__Work instruction__
Your output must be the lines below from the line containing "fondamentali di progetti" to the line containing "Resumo de retenção de dados", both lines included, reproduced exactly and without pictures.

__Provided entries__
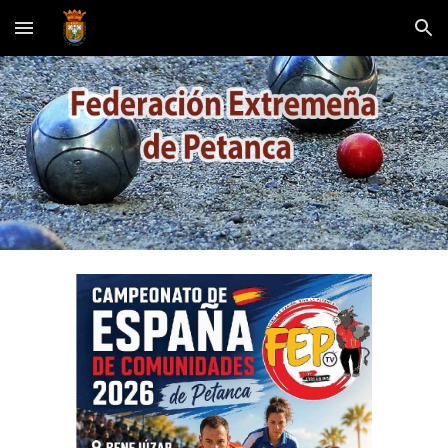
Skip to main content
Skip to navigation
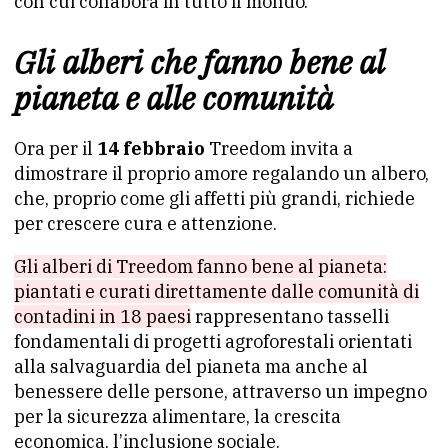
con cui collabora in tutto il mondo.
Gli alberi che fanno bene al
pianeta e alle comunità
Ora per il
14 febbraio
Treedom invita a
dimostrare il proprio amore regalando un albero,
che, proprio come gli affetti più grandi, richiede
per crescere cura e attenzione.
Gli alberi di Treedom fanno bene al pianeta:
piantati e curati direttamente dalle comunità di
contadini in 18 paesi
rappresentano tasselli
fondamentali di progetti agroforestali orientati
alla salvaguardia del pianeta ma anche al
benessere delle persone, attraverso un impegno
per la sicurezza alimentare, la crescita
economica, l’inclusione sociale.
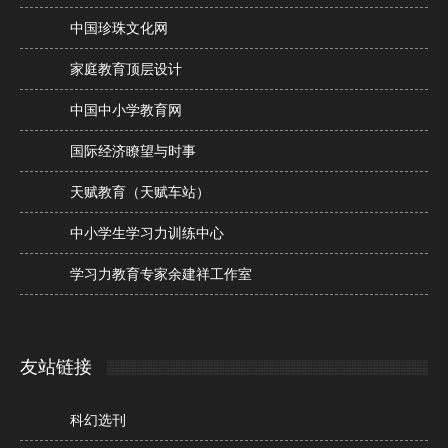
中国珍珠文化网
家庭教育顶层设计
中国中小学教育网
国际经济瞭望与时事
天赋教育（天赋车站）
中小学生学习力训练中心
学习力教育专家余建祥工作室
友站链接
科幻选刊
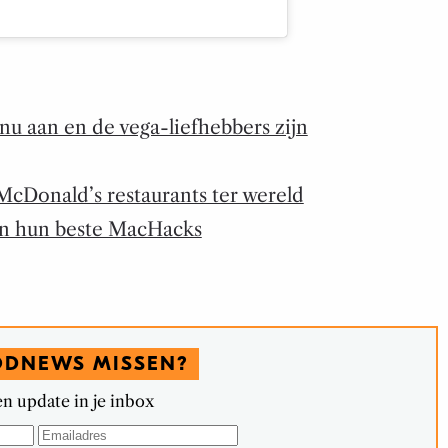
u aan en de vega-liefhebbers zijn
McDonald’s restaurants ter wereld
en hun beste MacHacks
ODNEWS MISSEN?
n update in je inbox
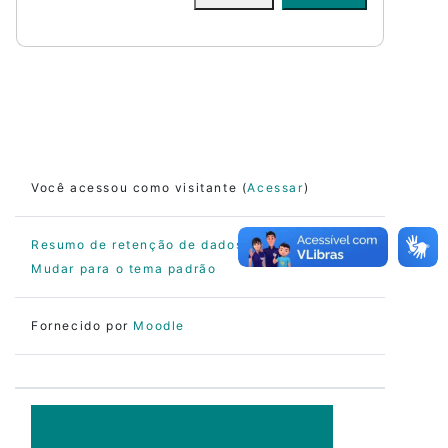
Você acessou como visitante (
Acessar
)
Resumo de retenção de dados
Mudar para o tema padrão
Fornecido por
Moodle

__Answer area__
fondamentali di progetti agroforestali orientati
alla salvaguardia del pianeta ma anche al
benessere delle persone, attraverso un impegno
per la sicurezza alimentare, la crescita
economica, l’inclusione sociale.
中国珍珠文化网
家庭教育顶层设计
中国中小学教育网
国际经济瞭望与时事
天赋教育（天赋车站）
中小学生学习力训练中心
学习力教育专家余建祥工作室
友站链接
科幻选刊
u aan en de vega-liefhebbers zijn
McDonald’s restaurants ter wereld
en hun beste MacHacks
ODNEWS MISSEN?
n update in je inbox
Você acessou como visitante (
Acessar
)
Resumo de retenção de dados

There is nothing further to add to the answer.